[EXERCISE]
How many of the lines below include "porque"? Give the number and no other words.

(Records contained in a dataset)
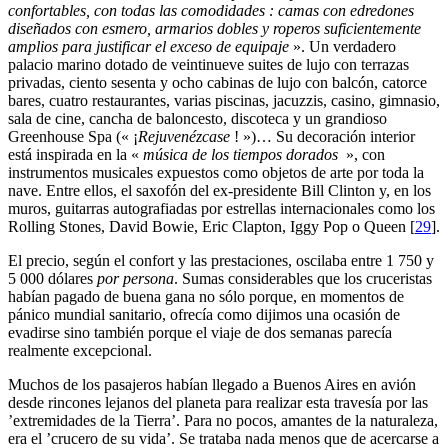
confortables, con todas las comodidades : camas con edredones
diseñados con esmero, armarios dobles y roperos suficientemente
amplios para justificar el exceso de equipaje
». Un verdadero
palacio marino dotado de veintinueve suites de lujo con terrazas
privadas, ciento sesenta y ocho cabinas de lujo con balcón, catorce
bares, cuatro restaurantes, varias piscinas, jacuzzis, casino, gimnasio,
sala de cine, cancha de baloncesto, discoteca y un grandioso
Greenhouse Spa (« ¡
Rejuvenézcase
! »)… Su decoración interior
está inspirada en la «
música de los tiempos dorados
», con
instrumentos musicales expuestos como objetos de arte por toda la
nave. Entre ellos, el saxofón del ex-presidente Bill Clinton y, en los
muros, guitarras autografiadas por estrellas internacionales como los
Rolling Stones, David Bowie, Eric Clapton, Iggy Pop o Queen
[
29
]
.
El precio, según el confort y las prestaciones, oscilaba entre 1 750 y
5 000 dólares
por persona
. Sumas considerables que los cruceristas
habían pagado de buena gana no sólo porque, en momentos de
pánico mundial sanitario, ofrecía como dijimos una ocasión de
evadirse sino también porque el viaje de dos semanas parecía
realmente excepcional.
Muchos de los pasajeros habían llegado a Buenos Aires en avión
desde rincones lejanos del planeta para realizar esta travesía por las
’extremidades de la Tierra’. Para no pocos, amantes de la naturaleza,
era el ’crucero de su vida’. Se trataba nada menos que de acercarse a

[SOLUTION FOR THIS EXERCISE]
2